In a system “designed to be resistant to change and to political influence,” Gould expressed frustration at some of the long-term vacancies in top-level VA positions due to delays in White House vetting and congressional scrutiny. “It puts an enormous demand on the folks who are in there,” Gould said.
A thicket of red tape governs managers’ ability to hire, fire, recruit, train and punish employees while federal acquisition regulations prohibit discussions with private sector experts, which contributes to VA’s technology woes.
Finally, Gould said, there is a lack of consensus on how best to serve veterans. Some believe a dedicated system exclusively for vets is essential, while others would prefer to send them out to the private sector for treatment. “My sense is there’s a middle ground, but the stresses it puts on the organization on are significant,” he said.
W. Todd Grams, VA’s former chief financial officer now a director at Deloitte & Touche LLP, sees new pressures from the aging population of older veterans and a new generation of those returning from Iraq and Afghanistan who are much more apt to use VA benefits.
Also challenging is managing the sheer size and diversity of VA benefits and programs. “It’s not like 280,000 employees are all doing one core function,” noted Grams, who spent a total of 11 years at VA. Health care is a complicated enough business. Add to that compensation for the wounded and their widows and orphans, pensions for the low-income veterans, education benefits, life insurance and the national cemetery system.

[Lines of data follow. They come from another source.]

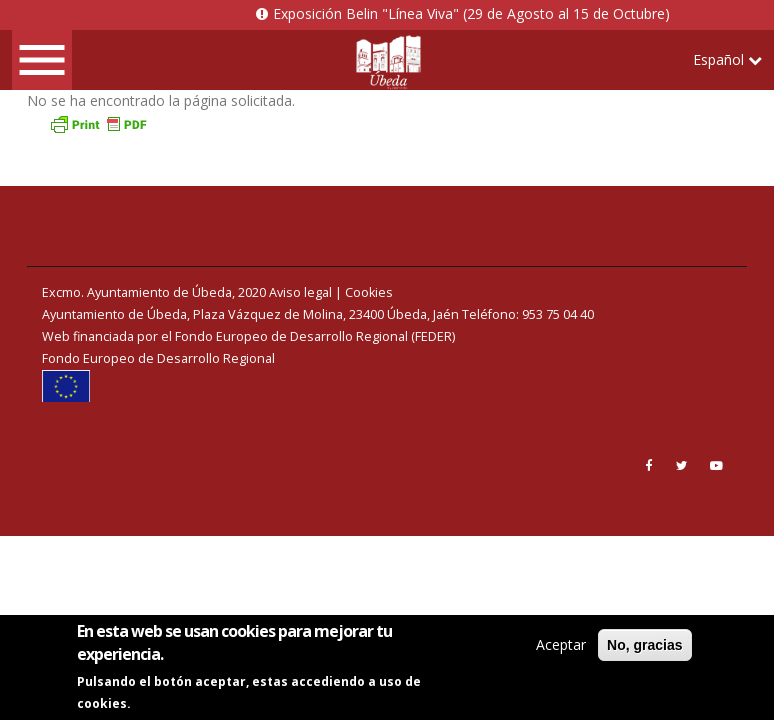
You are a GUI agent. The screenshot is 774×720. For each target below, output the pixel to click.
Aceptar (561, 646)
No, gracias (644, 647)
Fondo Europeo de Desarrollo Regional (158, 358)
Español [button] (727, 59)
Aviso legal (300, 292)
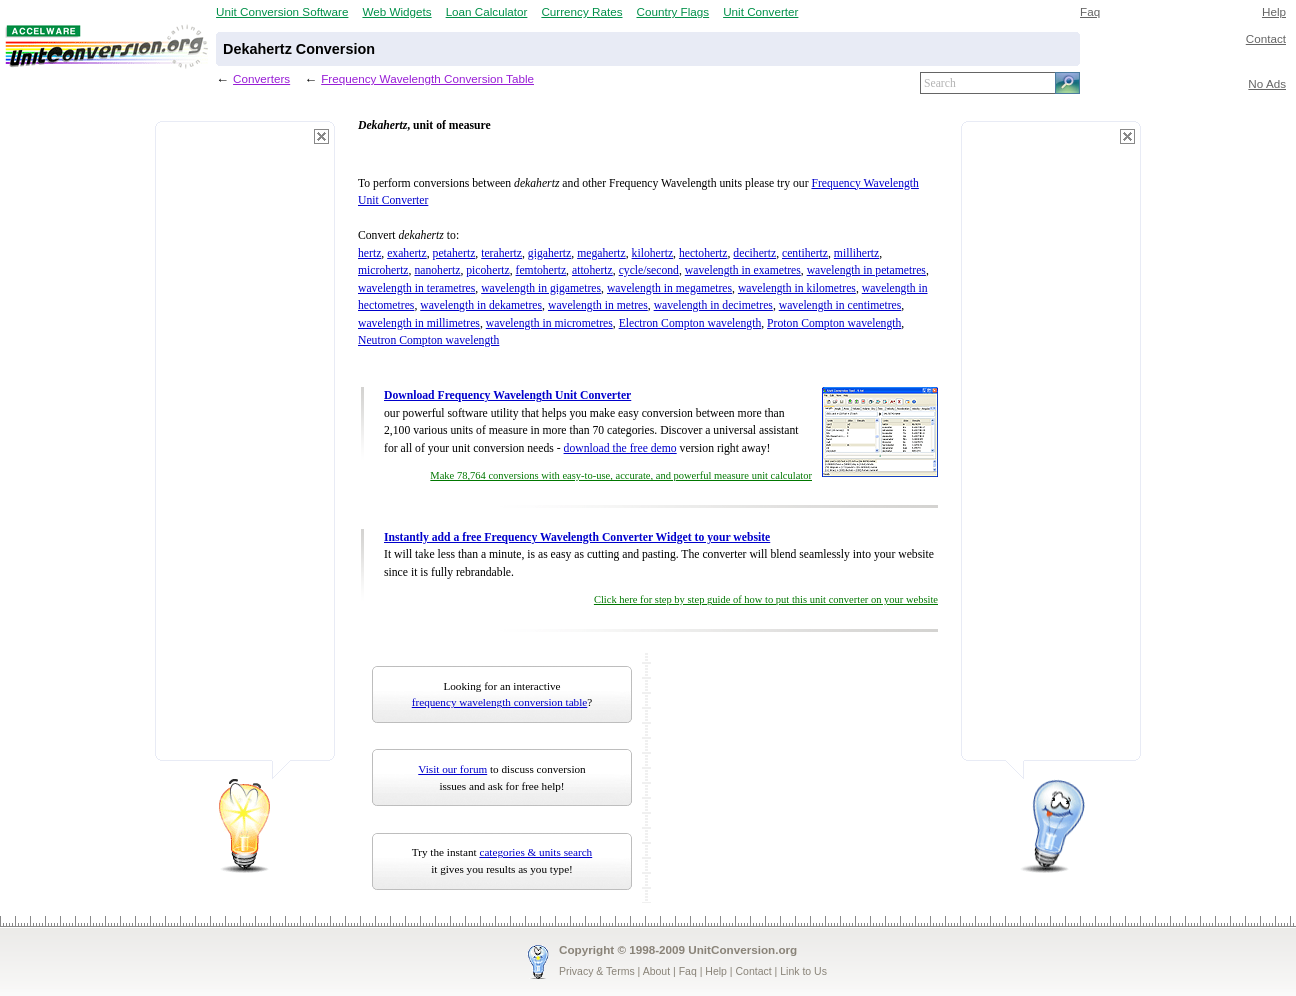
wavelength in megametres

The department’s size also complicates information technology undertakings, Grams said. Even “private-sector companies don’t have a great track record on very complex, large implementations, and they don’t have the same functionality and sheer numbers of VA’s systems,” he said.

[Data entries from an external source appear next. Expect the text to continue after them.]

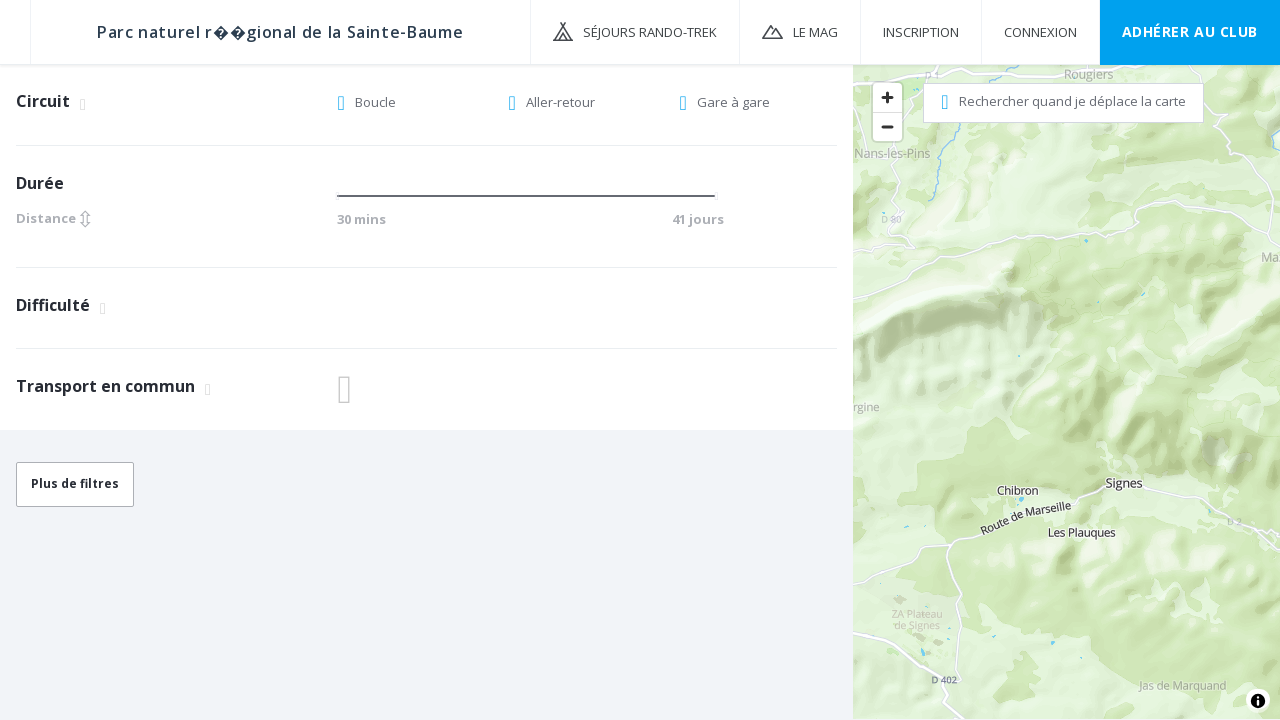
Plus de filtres (75, 483)
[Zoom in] (887, 97)
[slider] (344, 196)
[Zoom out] (887, 126)
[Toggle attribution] (1258, 701)
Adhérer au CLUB (1190, 31)
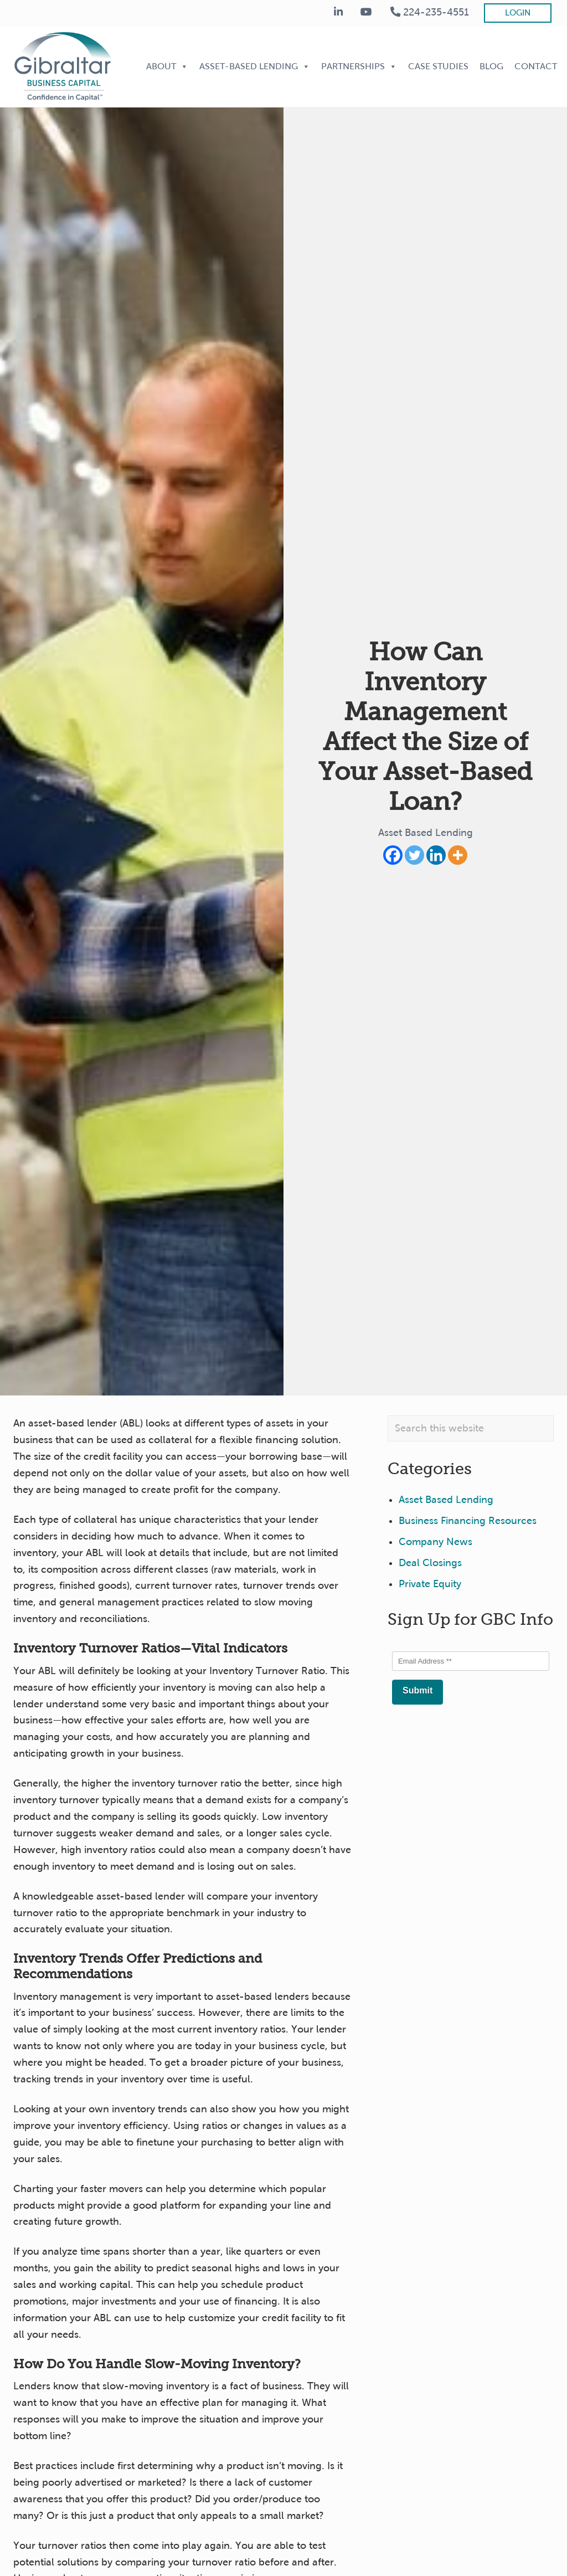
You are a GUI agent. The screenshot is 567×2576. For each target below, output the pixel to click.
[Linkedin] (436, 855)
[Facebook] (393, 855)
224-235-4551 (429, 12)
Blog (491, 66)
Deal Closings (430, 1562)
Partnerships (359, 66)
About (167, 66)
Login (517, 12)
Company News (435, 1541)
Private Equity (430, 1583)
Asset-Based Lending (254, 66)
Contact (535, 66)
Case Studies (438, 66)
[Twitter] (414, 855)
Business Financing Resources (468, 1520)
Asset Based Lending (425, 832)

On management, “As with any department, there’s a delicate balance constantly being worked in running a large organization of whether to be centralized or decentralized,” he said. A popular VA saying warns against “trying to manage the field offices with a 3,000-foot-long screwdriver.”

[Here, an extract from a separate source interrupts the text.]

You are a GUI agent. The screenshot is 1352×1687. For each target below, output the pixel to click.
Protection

Max Stier, president and CEO of the nonprofit Partnership for Public Service, said that like the recent scandals at the General Services Administration and the Internal Revenue Service, VA’s issues are “symptoms of a broader set of problems stemming from not adequately addressing the long-term management of government.”
Stier cited VA employees’ answer to a question on the annual Employee Viewpoint Survey on whether employees feel able to flag violations of law without fear of reprisal. “Only 59 percent at VA said ‘yes,’ which is not much higher than in the rest of the government, which tells us things are not well,” he said. He added that he believes VA should incorporate employee attitude data from annual surveys into the performance evaluations of their supervisors, as former Transportation Secretary Ray LaHood has done.
The fact that VA provides benefits directly to the public “means it’s a little clearer when things are not working because the public feels it directly,” in contrast to, say, the Defense and Homeland Security departments, Stier said.
Grams warned of unintended consequences as VA takes on the current issue of quick access to medical care for veterans on waiting lists. “If they deal with it quickly, they have to be keenly aware of some of the risks they may be creating by a quick fix and turn-around, so that they don’t solve problem A, but then the inspector general comes back in 18 months and says you’ve now created problems B, C and D.”